Глава первая, жидочек прячется
Переписка моей прабабушки, выжившая чудом (десятки открыток, ходивших туда-сюда — через границы давних, довоенных России, Франции, Германии), курьезна в своей неполноте. Корреспонденты то и дело ссылаются на письма, написанные и полученные, обещают написать еще, подробно. Но ни одно из этих, несомненно существовавших, длинных писем не сохранилось, и объяснение лежит на поверхности как слишком очевидное: общая страсть к визуальному не вчера началась. Когда я в детстве перелистывала два пухлых альбома с открытками, где скелет обнимал мраморную деву и ночная Ницца светила всеми своими огнями, мне вовсе не приходило в голову заглядывать за картинку, туда, где теснили друг друга буквы и почтовые штемпеля, — и правильно; семья сохраняла не письма, а то, что на обороте, нарядную лицевую сторону.
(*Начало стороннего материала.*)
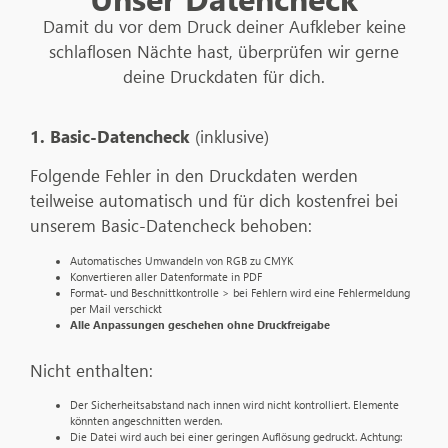
Damit du vor dem Druck deiner Aufkleber keine
schlaflosen Nächte hast, überprüfen wir gerne
deine Druckdaten für dich.
1. Basic-Datencheck
(inklusive)
Folgende Fehler in den Druckdaten werden
teilweise automatisch und für dich kostenfrei bei
unserem Basic-Datencheck behoben:
Automatisches Umwandeln von RGB zu CMYK
Konvertieren aller Datenformate in PDF
Format- und Beschnittkontrolle > bei Fehlern wird eine Fehlermeldung
per Mail verschickt
Alle Anpassungen geschehen ohne Druckfreigabe
Nicht enthalten:
Der Sicherheitsabstand nach innen wird nicht kontrolliert. Elemente
könnten angeschnitten werden.
Die Datei wird auch bei einer geringen Auflösung gedruckt. Achtung:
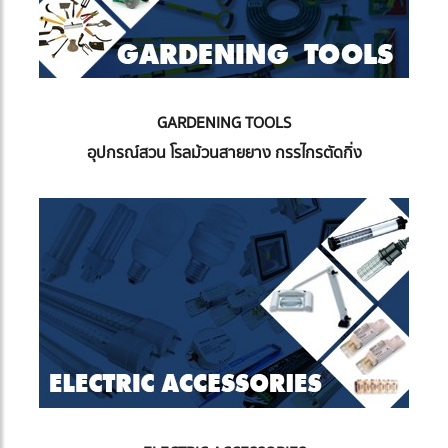
GARDENING TOOLS
อุปกรณ์สวน โรลม้วนสายยาง กรรไกรตัดกิ่ง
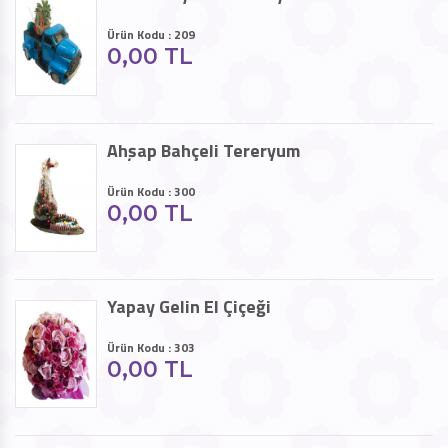
Ürün Kodu : 209
0,00 TL
Ahşap Bahçeli Tereryum
Ürün Kodu : 300
0,00 TL
Yapay Gelin El Çiçeği
Ürün Kodu : 303
0,00 TL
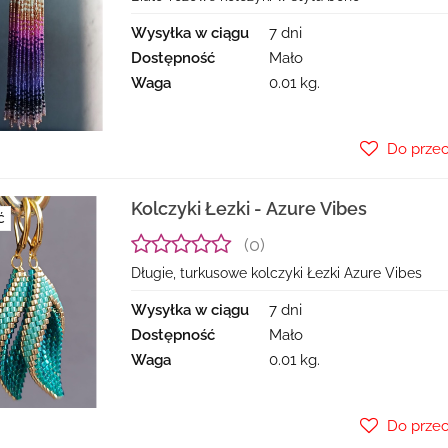
Wysyłka w ciągu
7 dni
Dostępność
Mało
Waga
0.01 kg.
Do prze
Kolczyki Łezki - Azure Vibes
Ć
(0)
Długie, turkusowe kolczyki Łezki Azure Vibes
Wysyłka w ciągu
7 dni
Dostępność
Mało
Waga
0.01 kg.
Do prze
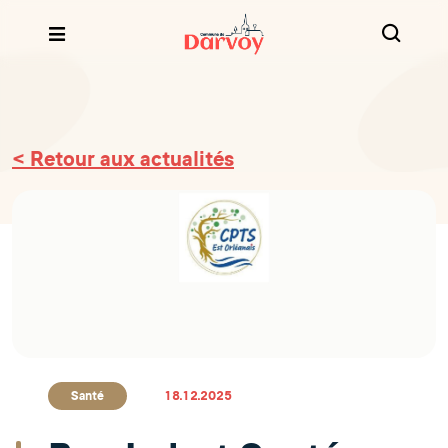
< Retour aux actualités
Santé
18.12.2025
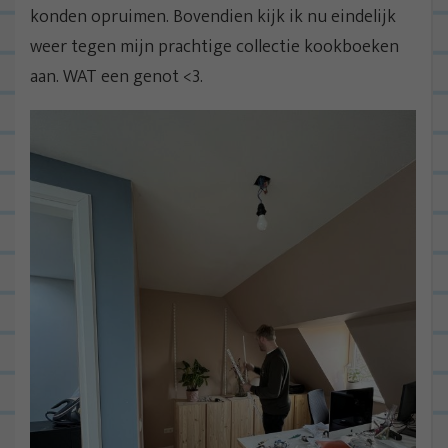
konden opruimen. Bovendien kijk ik nu eindelijk
weer tegen mijn prachtige collectie kookboeken
aan. WAT een genot <3.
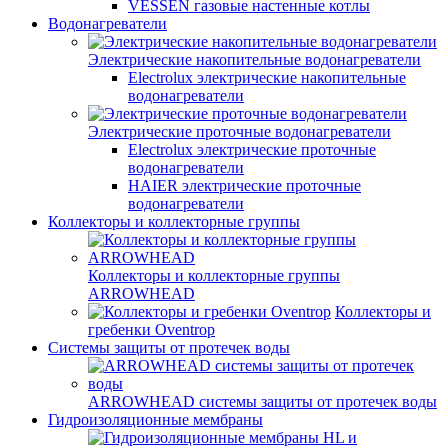
VESSEN газовые настенные котлы
Водонагреватели
Электрические накопительные водонагреватели
Electrolux электрические накопительные
водонагреватели
Электрические проточные водонагреватели
Electrolux электрические проточные
водонагреватели
HAIER электрические проточные
водонагреватели
Коллекторы и коллекторные группы
Коллекторы и коллекторные группы
ARROWHEAD
Коллекторы и
гребенки Oventrop
Системы защиты от протечек воды
ARROWHEAD системы защиты от протечек воды
Гидроизоляционные мембраны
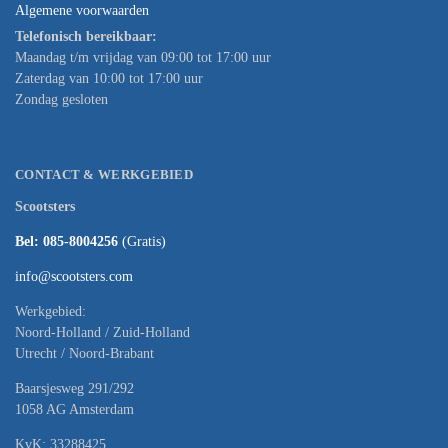
Algemene voorwaarden
Telefonisch bereikbaar:
Maandag t/m vrijdag van 09:00 tot 17:00 uur
Zaterdag van 10:00 tot 17:00 uur
Zondag gesloten
CONTACT & WERKGEBIED
Scootsters
Bel: 085-8004256
(Gratis)
info@scootsters.com
Werkgebied:
Noord-Holland / Zuid-Holland
Utrecht / Noord-Brabant
Baarsjesweg 291/292
1058 AG Amsterdam
KvK: 33288425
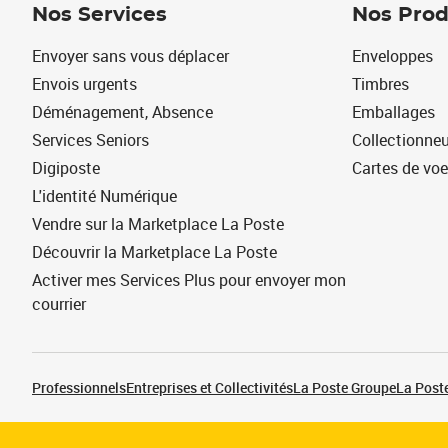
Nos Services
Nos Prod
Envoyer sans vous déplacer
Enveloppes
Envois urgents
Timbres
Déménagement, Absence
Emballages
Services Seniors
Collectionne
Digiposte
Cartes de vo
L'identité Numérique
Vendre sur la Marketplace La Poste
Découvrir la Marketplace La Poste
Activer mes Services Plus pour envoyer mon
courrier
Professionnels
Entreprises et Collectivités
La Poste Groupe
La Poste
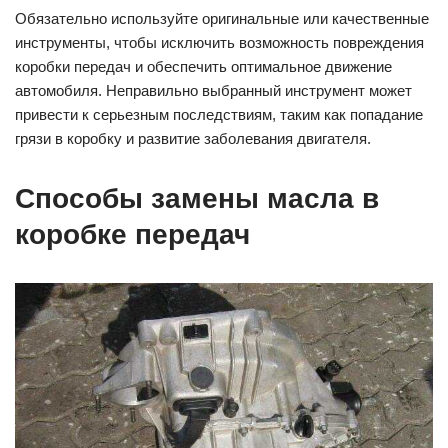
Обязательно используйте оригинальные или качественные
инструменты, чтобы исключить возможность повреждения
коробки передач и обеспечить оптимальное движение
автомобиля. Неправильно выбранный инструмент может
привести к серьезным последствиям, таким как попадание
грязи в коробку и развитие заболевания двигателя.
Способы замены масла в
коробке передач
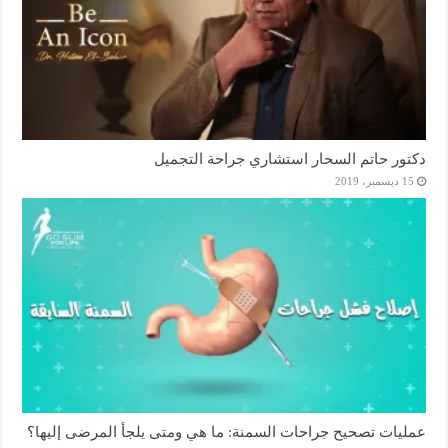
دكتور حاتم السحار استشاري جراحة التجميل
15 ديسمبر، 2019
عمليات تصحيح جراحات السمنة: ما هي ومتى يلجأ المرضى إليها؟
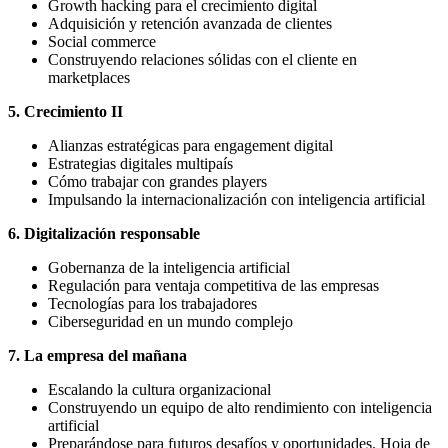
Growth hacking para el crecimiento digital
Adquisición y retención avanzada de clientes
Social commerce
Construyendo relaciones sólidas con el cliente en
marketplaces
5. Crecimiento II
Alianzas estratégicas para engagement digital
Estrategias digitales multipaís
Cómo trabajar con grandes players
Impulsando la internacionalización con inteligencia artificial
6. Digitalización responsable
Gobernanza de la inteligencia artificial
Regulación para ventaja competitiva de las empresas
Tecnologías para los trabajadores
Ciberseguridad en un mundo complejo
7. La empresa del mañana
Escalando la cultura organizacional
Construyendo un equipo de alto rendimiento con inteligencia
artificial
Preparándose para futuros desafíos y oportunidades. Hoja de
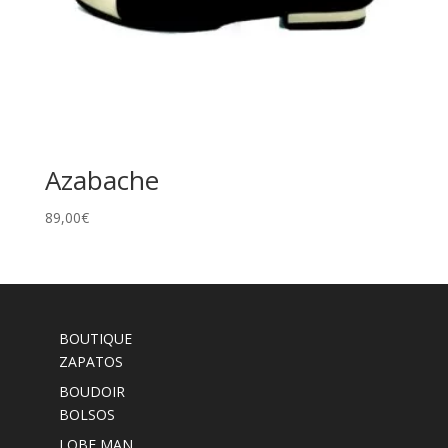
Azabache
89,00
€
BOUTIQUE
ZAPATOS
BOUDOIR
BOLSOS
LOBE MAN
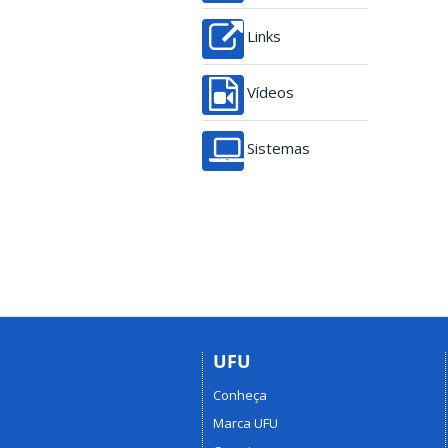
Links
Vídeos
Sistemas
UFU
Conheça
Marca UFU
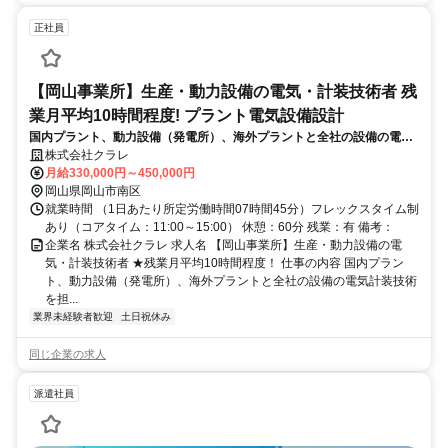
正社員
【岡山事業所】生産・動力設備の電気・計装技術者 残
業月平均10時間程度! プラント電気設備設計
国内プラント、動力設備（発電所）、海外プラントと全社の設備の電気
計装技術を担っていただきます。設計/保全の両面から事業所の技術支援
株式会社クラレ
を目指し、他社にない独自製品を製造する設備を作り守る仕事です。
月給330,000円～450,000円
岡山県岡山市南区
就業時間 （1日あたり所定労働時間07時間45分）フレックスタイム制
あり（コアタイム：11:00～15:00） 休憩：60分 残業：有 備考：
企業名 株式会社クラレ 求人名 【岡山事業所】生産・動力設備の電
気・計装技術者 ★残業月平均10時間程度！ 仕事の内容 国内プラン
ト、動力設備（発電所）、海外プラントと全社の設備の電気計装技術
を担...
業界未経験者歓迎
土日祝休み
同じ企業の求人
派遣社員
К тексту незачем было возвращаться, все и так знали о себе всё, что требовалось.
Когда, век спустя, я начала все это читать, события послушно выстроились в цепочку, постепенно стало ясней, кто на что отвечает и что за чем следует. Помимо основного, прямого сюжета, помимо упомянутых впроброс подробностей, очень немногих, бросалось в глаза одно. Ничего в этих записочках не отсылало к еврейству, как бы поверхностно его ни понимать. Помимо того, что не упоминалось (праздники, обряды, все, что было бы связано с религиозной традицией, что и понятно: прабабка и в старости называла себя беспартийной большевичкой), было еще и то, что не применялось, — в первую очередь идиш, язык изгнания и унижения.
В письмах мелькает то латынь, профессиональный жаргон диагноза и оценки, то мелкие вкрапления французского и немецкого. Но слова домашнего мира, какие могли бы стать для корреспондентов паролем-отзывом, маячками узнавания, как бы исключены из обихода, неприемлемы для разговора. Лишь один раз, когда речь идет о семейных делах и весенних экзаменах, мой будущий прадед вдруг применяет словосочетание из этого потаенного регистра: «(„эс редцех а зай!“)», пишет он — именно так, за двойным забором скобок и кавычек, словно укладывая его под стекло музейной витрины. Это значит «es redt zich azoi»: удивительная фраза, прямой смысл которой — «это истинно так» и которую надо понимать наоборот — «так принято считать, но я в это не верю». Что она значит здесь? Видимо, самоочевидное: попытку отстраниться от тех, кто так говорит, очертить территорию общей с собеседницей невключенности в круговорот еврейства, общинных мнений и интонаций. Так, неправильно и шумно, без скобок и кавычек, разговаривало их детство. Так — по мнению внешних наблюдателей — должны были бы говорить они сами.